Financing may not be available to us when we need it or may not be available to us on favorable or acceptable terms or at all. We could be required to seek funds through collaborative alliances or through other means that may require us to relinquish rights to some of our technologies, drug candidates or drugs that we would otherwise pursue on our own.
In addition, if we raise additional funds by issuing equity securities, our then existing stockholders will experience dilution. The terms of any financing may adversely affect the holdings or the rights of existing stockholders. An equity financing that involves existing stockholders may cause a concentration of ownership. Debt financing, if available, may involve agreements that include covenants limiting or restricting our ability to take specific actions, such as incurring additional debt, making capital expenditures or declaring dividends, and are likely to include rights that are senior to the holders of our common stock. Any additional debt or equity financing may contain terms which are not favorable to us or to our stockholders, such as liquidation and other preferences, or liens or other restrictions on our assets. As discussed in Note 10 to the financial statements appearing in our Annual Report on Form 10-K for the year ended December 31, 2016 that was filed with the SEC, additional equity financings may also result in cumulative changes in ownership over a three-year period in excess of 50% which would limit the amount of net operating loss and tax credit carryforwards that we may utilize in any one year.
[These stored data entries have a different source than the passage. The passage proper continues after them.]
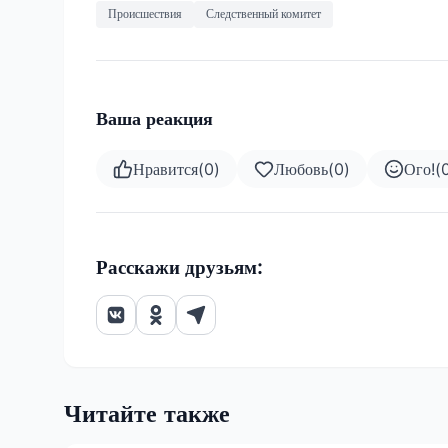
Происшествия
Следственный комитет
Ваша реакция
Нравится
(
0
)
Любовь
(
0
)
Ого!
(
Расскажи друзьям:
Читайте также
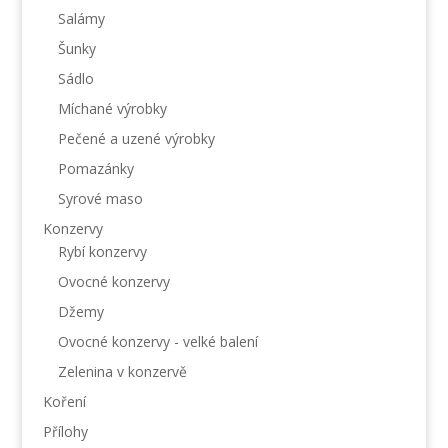
Salámy
Šunky
Sádlo
Míchané výrobky
Pečené a uzené výrobky
Pomazánky
Syrové maso
Konzervy
Rybí konzervy
Ovocné konzervy
Džemy
Ovocné konzervy - velké balení
Zelenina v konzervě
Koření
Přílohy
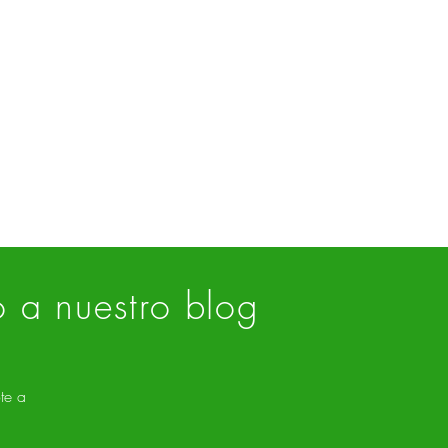
o a nuestro blog
te a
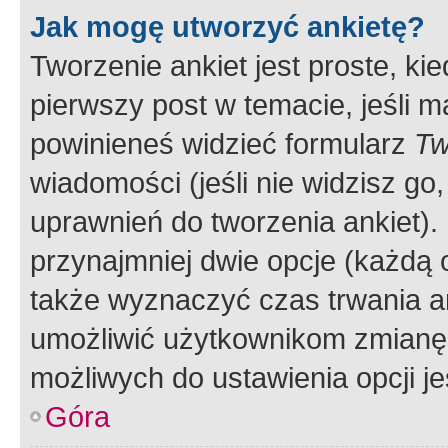
Jak mogę utworzyć ankietę?
Tworzenie ankiet jest proste, ki
pierwszy post w temacie, jeśli 
powinieneś widzieć formularz
Tw
wiadomości (jeśli nie widzisz g
uprawnień do tworzenia ankiet). 
przynajmniej dwie opcje (każdą o
także wyznaczyć czas trwania an
umożliwić użytkownikom zmianę
możliwych do ustawienia opcji je
Góra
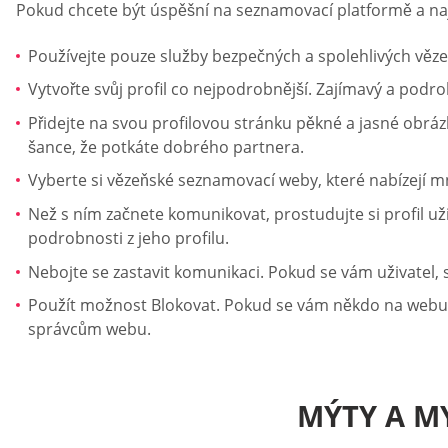
Pokud chcete být úspěšní na seznamovací platformě a naj
Používejte pouze služby bezpečných a spolehlivých věze
Vytvořte svůj profil co nejpodrobnější. Zajímavý a podrob
Přidejte na svou profilovou stránku pěkné a jasné obrázk
šance, že potkáte dobrého partnera.
Vyberte si vězeňské seznamovací weby, které nabízejí mn
Než s ním začnete komunikovat, prostudujte si profil uži
podrobnosti z jeho profilu.
Nebojte se zastavit komunikaci. Pokud se vám uživatel,
Použít možnost Blokovat. Pokud se vám někdo na webu z
správcům webu.
MÝTY A M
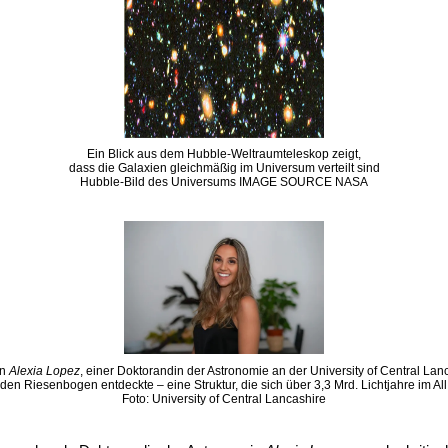
Ein Blick aus dem Hubble-Weltraumteleskop zeigt,
dass die Galaxien gleichmäßig im Universum verteilt sind
Hubble-Bild des Universums IMAGE SOURCE NASA
on
Alexia Lopez
, einer Doktorandin der Astronomie an der University of Central Lan
den Riesenbogen entdeckte – eine Struktur, die sich über 3,3 Mrd. Lichtjahre im All 
Foto: University of Central Lancashire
If we are unable to obtain adequate funding on a timely basis or at all, we will be required to terminate, modify or delay preclinical or clinical trials of one or more of our drug candidates, significantly curtail or terminate discovery or development programs for new drug candidates or relinquish rights to portions of our technology, drug candidates and/or products.
Contractual Obligations
During the three months ended March 31, 2017, there were no material changes outside the ordinary course of our business to our contractual obligations as disclosed in our Annual Report on Form 10-K for the year ended December 31, 2016.
Off-Balance Sheet Arrangements
As of March 31, 2017, we had no off-balance sheet arrangements.
New Accounting Pronouncements
New accounting pronouncements are discussed in Note 2 in the notes to the financial statements in this Quarterly Report on Form 10-Q.